State-owned Israel Electric Corporation has turned to the government for emergency financial aid out of fear it may default on debt repayments by the end of November.
In a meeting Tuesday night at the Finance Ministry, IEC said it needed urgent aid of between NIS 1 billion and NIS 1.4 billion. It said the bailout could come via a cash injection from the state as the company's controlling shareholder or via state guarantees that would let IEC raise money in the market.
At an energy conference at the start of the week, IEC Chairman Yiftach Ron-Tal said "the Electric Corporation is in a terrible financial crisis." But some of the pressure may have been eased by a decline in world energy prices.
The demand for extra aid is angering treasury officials, who made around NIS 2 billion in state guarantees to the company in August.
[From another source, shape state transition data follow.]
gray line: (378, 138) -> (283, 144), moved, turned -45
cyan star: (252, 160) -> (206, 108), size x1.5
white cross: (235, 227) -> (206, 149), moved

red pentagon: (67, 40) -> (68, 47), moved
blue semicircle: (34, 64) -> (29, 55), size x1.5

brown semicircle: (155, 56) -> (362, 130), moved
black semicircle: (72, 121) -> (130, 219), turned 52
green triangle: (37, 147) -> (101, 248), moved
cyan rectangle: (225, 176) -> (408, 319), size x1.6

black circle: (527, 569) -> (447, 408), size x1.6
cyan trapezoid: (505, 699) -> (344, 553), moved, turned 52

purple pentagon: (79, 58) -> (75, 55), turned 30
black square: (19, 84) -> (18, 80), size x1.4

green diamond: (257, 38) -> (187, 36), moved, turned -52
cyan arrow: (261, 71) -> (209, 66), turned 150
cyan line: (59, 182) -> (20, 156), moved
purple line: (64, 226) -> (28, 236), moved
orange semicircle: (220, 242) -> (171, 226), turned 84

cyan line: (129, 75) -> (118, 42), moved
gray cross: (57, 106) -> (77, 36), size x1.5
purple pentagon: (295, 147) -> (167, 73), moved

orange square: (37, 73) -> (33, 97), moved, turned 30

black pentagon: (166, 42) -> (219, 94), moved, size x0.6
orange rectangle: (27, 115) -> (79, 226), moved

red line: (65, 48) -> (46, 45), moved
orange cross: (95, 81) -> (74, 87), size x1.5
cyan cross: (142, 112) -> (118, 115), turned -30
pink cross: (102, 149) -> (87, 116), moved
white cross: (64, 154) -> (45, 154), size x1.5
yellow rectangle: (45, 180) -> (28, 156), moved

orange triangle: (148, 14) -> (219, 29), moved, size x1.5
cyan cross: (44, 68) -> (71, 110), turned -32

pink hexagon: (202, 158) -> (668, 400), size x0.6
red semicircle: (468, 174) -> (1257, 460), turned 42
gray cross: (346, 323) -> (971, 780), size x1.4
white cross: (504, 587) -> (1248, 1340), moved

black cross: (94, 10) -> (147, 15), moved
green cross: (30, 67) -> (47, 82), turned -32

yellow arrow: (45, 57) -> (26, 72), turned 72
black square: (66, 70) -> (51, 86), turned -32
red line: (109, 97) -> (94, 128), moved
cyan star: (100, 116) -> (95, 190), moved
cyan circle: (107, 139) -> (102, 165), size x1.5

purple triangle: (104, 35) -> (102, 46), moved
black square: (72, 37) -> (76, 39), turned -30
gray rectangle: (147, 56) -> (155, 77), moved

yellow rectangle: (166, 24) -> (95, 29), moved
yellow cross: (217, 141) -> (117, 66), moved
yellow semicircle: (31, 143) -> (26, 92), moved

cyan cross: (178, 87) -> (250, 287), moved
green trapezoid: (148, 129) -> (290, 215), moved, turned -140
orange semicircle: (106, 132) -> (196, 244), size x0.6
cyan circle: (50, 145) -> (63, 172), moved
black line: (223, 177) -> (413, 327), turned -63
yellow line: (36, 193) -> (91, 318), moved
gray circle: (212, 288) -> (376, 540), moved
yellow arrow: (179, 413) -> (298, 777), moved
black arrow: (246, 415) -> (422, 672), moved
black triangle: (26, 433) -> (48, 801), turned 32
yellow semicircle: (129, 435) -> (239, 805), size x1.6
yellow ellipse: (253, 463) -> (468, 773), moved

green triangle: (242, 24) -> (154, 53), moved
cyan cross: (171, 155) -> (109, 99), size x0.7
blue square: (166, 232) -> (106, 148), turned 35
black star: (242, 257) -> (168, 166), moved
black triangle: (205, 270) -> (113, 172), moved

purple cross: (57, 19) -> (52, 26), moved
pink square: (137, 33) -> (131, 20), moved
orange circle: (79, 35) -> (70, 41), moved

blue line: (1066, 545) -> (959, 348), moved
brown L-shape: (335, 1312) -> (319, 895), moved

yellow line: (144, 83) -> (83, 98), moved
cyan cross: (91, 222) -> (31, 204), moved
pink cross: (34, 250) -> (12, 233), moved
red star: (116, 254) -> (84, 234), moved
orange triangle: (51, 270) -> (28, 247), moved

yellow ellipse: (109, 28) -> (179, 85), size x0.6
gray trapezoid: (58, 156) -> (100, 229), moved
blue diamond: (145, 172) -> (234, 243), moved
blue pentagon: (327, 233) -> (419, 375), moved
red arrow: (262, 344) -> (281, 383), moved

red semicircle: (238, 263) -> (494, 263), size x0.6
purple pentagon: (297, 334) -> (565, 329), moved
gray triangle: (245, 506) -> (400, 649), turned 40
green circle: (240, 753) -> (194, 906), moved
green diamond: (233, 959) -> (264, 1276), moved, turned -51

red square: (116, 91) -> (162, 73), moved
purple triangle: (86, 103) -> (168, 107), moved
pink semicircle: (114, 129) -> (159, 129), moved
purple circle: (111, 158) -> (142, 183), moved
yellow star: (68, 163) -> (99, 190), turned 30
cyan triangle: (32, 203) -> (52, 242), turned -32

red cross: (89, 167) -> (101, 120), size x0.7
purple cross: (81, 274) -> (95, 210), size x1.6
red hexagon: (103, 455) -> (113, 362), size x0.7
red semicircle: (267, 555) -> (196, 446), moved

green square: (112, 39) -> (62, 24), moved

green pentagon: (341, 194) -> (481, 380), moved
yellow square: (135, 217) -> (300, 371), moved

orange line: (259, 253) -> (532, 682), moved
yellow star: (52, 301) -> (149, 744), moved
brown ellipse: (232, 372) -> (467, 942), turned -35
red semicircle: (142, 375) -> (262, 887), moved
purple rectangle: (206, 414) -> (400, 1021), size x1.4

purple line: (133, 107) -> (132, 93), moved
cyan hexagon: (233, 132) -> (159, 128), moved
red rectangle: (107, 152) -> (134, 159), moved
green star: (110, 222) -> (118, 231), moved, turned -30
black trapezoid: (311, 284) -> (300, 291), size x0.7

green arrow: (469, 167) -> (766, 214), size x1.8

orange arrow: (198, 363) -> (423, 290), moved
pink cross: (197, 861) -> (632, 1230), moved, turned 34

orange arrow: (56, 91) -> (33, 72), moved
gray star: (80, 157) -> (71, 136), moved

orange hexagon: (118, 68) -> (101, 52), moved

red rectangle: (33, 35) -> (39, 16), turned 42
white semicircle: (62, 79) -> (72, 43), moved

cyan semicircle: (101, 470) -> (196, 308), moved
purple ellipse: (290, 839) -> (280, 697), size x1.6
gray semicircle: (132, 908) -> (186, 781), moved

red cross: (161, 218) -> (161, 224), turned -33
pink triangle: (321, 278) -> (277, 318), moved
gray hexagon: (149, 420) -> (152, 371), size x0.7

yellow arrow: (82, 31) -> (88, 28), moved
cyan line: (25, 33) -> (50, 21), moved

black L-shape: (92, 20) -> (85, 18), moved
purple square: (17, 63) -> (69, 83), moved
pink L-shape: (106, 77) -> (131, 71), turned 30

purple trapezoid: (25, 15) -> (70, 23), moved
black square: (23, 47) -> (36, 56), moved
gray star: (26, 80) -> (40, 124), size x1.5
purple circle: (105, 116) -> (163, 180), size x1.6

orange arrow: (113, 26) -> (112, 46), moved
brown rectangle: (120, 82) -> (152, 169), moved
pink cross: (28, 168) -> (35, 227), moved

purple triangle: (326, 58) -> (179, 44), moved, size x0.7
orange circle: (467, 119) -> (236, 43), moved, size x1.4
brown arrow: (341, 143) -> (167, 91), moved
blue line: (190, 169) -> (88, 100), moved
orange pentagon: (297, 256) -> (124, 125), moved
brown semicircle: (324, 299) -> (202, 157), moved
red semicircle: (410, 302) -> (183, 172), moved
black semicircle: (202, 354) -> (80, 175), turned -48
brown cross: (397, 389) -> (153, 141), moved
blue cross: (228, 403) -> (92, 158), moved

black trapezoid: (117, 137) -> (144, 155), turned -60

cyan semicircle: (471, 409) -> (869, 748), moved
At the time, IEC said the backing would be sufficient to get it through the end of 2012. In March, IEC issued NIS 4.5 billion in bonds, also with government backing, as well as another NIS 1.5 billion in May and NIS 2.9 billion in July.
But the summer saw record use of electricity, forcing IEC to buy extra fuel after it had lost access to low-cost Egyptian natural gas.
The immediate background to the crisis is the utility's error in forecasting cash flow to the end of this year. IEC reported the mistake in September and has sought unsuccessfully to cover the shortfall. The company has had to revise its estimate of the cash flow shortfall several times.
Management identified what caused the error and has retained Goren Capital, a consulting firm, to investigate. Goren is due to report its findings next week.
Pointing to the accounting error and the failure after a month to uncover its causes, government officials for the first time ever have expressed concerns about IEC's management abilities. Yesterday, they questioned the ability of its executives to cope with the company's financial challenges.
The treasury has refused to discuss any financial rescue until it gets a proper report on the cash flow error. It plans to insist that IEC first tap internal sources of capital, such as delaying payments to suppliers and postponing infrastructure projects.
Also at yesterday's meeting, treasury officials insisted that IEC take back around NIS 2.1 billion that was put into a fund for employees without the required authorization. Last March, the utility agreed to take back around NIS 600 million, but that process has been ensnared in problems.
In September, IEC reported a cash flow "hole" of NIS 1.5 billion because of the higher cost of buying fuel over the summer. IEC had been using cheaper Egyptian natural gas to fire up its plants until the Egyptians rescinded the contract last April.
But more recently people inside and outside IEC have expressed doubt about the explanation. Among the possible causes of the cash flow shortfall are a financial-reporting error whereby various units of the utility were not providing correct figures to one another. Two weeks ago Zaharia Kay, the manager of the company's financial division, stepped down as part of an early-retirement program.